--- START ---

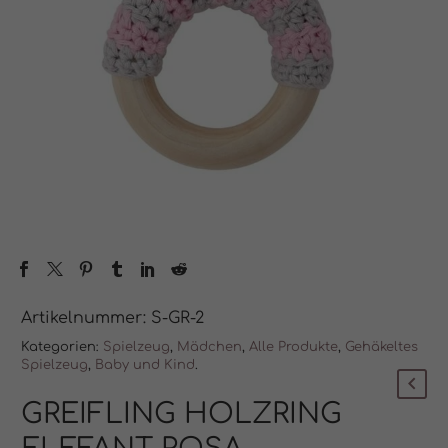
Artikelnummer:
S-GR-2
Kategorien:
Spielzeug
,
Mädchen
,
Alle Produkte
,
Gehäkeltes
Spielzeug
,
Baby und Kind
.
GREIFLING HOLZRING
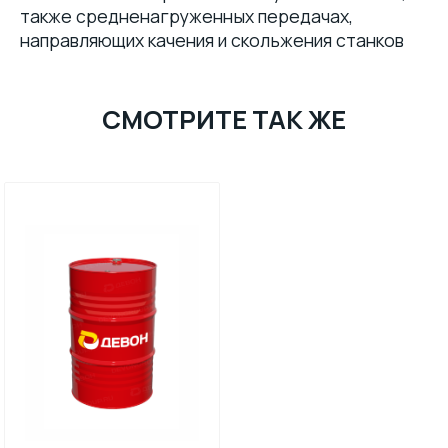
также средненагруженных передачах,
направляющих качения и скольжения станков
СМОТРИТЕ ТАК ЖЕ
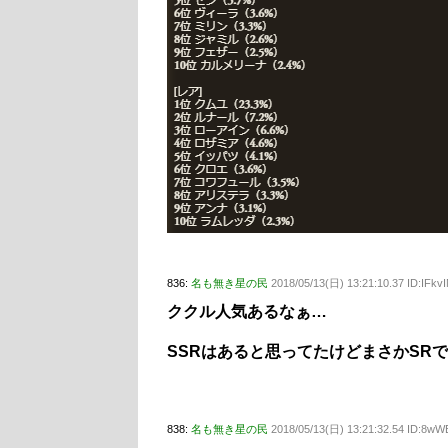
836:
名も無き星の民
2018/05/13(日) 13:21:10.37 ID:IFkv
ククル人気あるなぁ…
SSRはあると思ってたけどまさかSR
838:
名も無き星の民
2018/05/13(日) 13:21:32.54 ID:8w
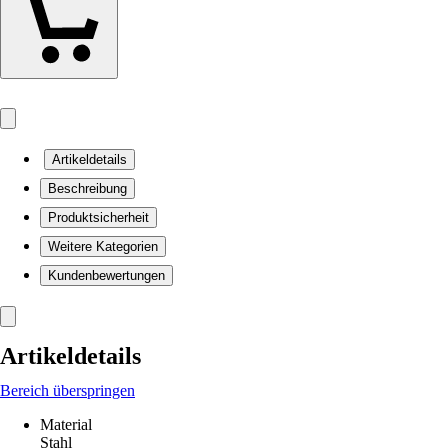
Artikeldetails
Beschreibung
Produktsicherheit
Weitere Kategorien
Kundenbewertungen
Artikeldetails
Bereich überspringen
Material
Stahl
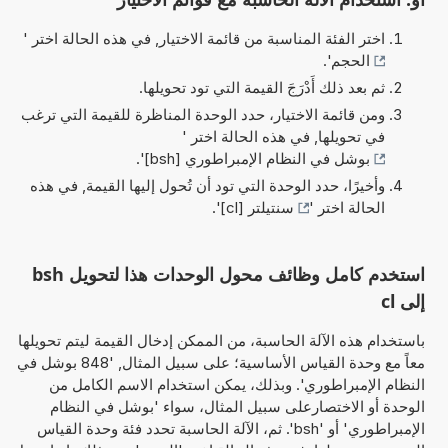
اختر الفئة المناسبة من قائمة الاختيار, في هذه الحالة اختر '
الحجم
'.
ثم بعد ذلك أَدْرَجَ القيمة التي تود تحويلها.
ومن قائمة الاختيار، حدد الوحدة المناظرة للقيمة التي ترغب
في تحويلها, في هذه الحالة اختر '
بوشل في النظام الإمبراطوري [bsh]
'.
وأخيرًا، حدد الوحدة التي تود أن تُحول إليها القيمة, في هذه
الحالة اختر '
سنتيلتر [cl]
'.
استخدم كامل وظائف محول الوحدات هذا لتحويل bsh
إلى cl
باستخدام هذه الآلة الحاسبة، من الممكن إدخال القيمة ليتم تحويلها
معاً مع وحدة القياس الأساسية؛ على سبيل المثال, '848 بوشل في
النظام الإمبراطوري'. وبذلك، يمكن استخدام الاسم الكامل من
الوحدة أو الاختصارعلى سبيل المثال، سواء 'بوشل في النظام
الإمبراطوري' أو 'bsh'. ثم، الآلة الحاسبة تحدد فئة وحدة القياس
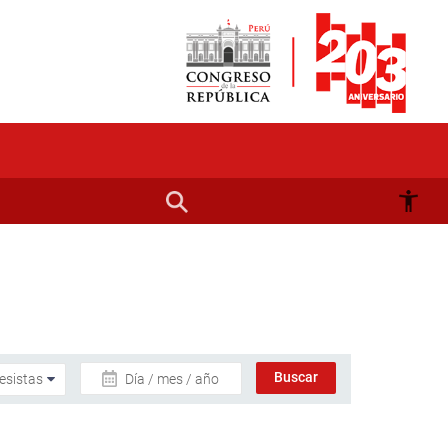
Día / mes / año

--- END ---

Exercise
Return the full listing exactly as written, without any of its images.

The answer
Artikelnummer:
S-GR-2
Kategorien:
Spielzeug
,
Mädchen
,
Alle Produkte
,
Gehäkeltes
Spielzeug
,
Baby und Kind
.
GREIFLING HOLZRING
также средненагруженных передачах,
направляющих качения и скольжения станков
СМОТРИТЕ ТАК ЖЕ
836:
名も無き星の民
2018/05/13(日) 13:21:10.37 ID:IFkv
ククル人気あるなぁ…
SSRはあると思ってたけどまさかSR
838:
名も無き星の民
2018/05/13(日) 13:21:32.54 ID:8w
Artikeldetails
Beschreibung
Produktsicherheit
Weitere Kategorien
Kundenbewertungen
Artikeldetails
Bereich überspringen
Material
Stahl
اختر الفئة المناسبة من قائمة الاختيار, في هذه الحالة اختر '
الحجم
'.
ثم بعد ذلك أَدْرَجَ القيمة التي تود تحويلها.
ومن قائمة الاختيار، حدد الوحدة المناظرة للقيمة التي ترغب
في تحويلها, في هذه الحالة اختر '
بوشل في النظام الإمبراطوري [bsh]
'.
وأخيرًا، حدد الوحدة التي تود أن تُحول إليها القيمة, في هذه
الحالة اختر '
سنتيلتر [cl]
'.
استخدم كامل وظائف محول الوحدات هذا لتحويل bsh
إلى cl
باستخدام هذه الآلة الحاسبة، من الممكن إدخال القيمة ليتم تحويلها
معاً مع وحدة القياس الأساسية؛ على سبيل المثال, '848 بوشل في
النظام الإمبراطوري'. وبذلك، يمكن استخدام الاسم الكامل من
الوحدة أو الاختصارعلى سبيل المثال، سواء 'بوشل في النظام
الإمبراطوري' أو 'bsh'. ثم، الآلة الحاسبة تحدد فئة وحدة القياس
Día / mes / año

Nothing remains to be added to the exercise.